■ The task: Search the records for the word "Direct" and copy every line in which it occurs.

Saved data entries:

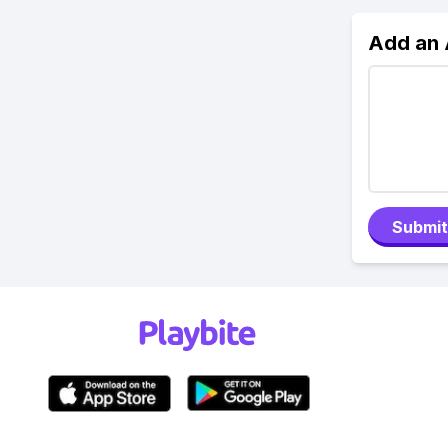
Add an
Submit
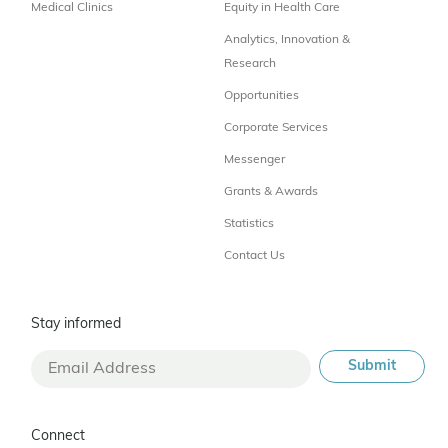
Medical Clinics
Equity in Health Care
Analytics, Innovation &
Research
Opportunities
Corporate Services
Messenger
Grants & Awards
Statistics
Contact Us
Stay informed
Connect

---

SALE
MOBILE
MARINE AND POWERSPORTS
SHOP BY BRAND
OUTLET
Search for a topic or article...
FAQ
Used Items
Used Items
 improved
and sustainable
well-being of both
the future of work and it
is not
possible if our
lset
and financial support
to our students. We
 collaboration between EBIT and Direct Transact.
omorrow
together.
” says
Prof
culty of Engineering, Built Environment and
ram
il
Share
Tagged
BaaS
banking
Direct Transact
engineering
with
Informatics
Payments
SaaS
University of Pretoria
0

■ Answer box:
 collaboration between EBIT and Direct Transact.
Direct Transact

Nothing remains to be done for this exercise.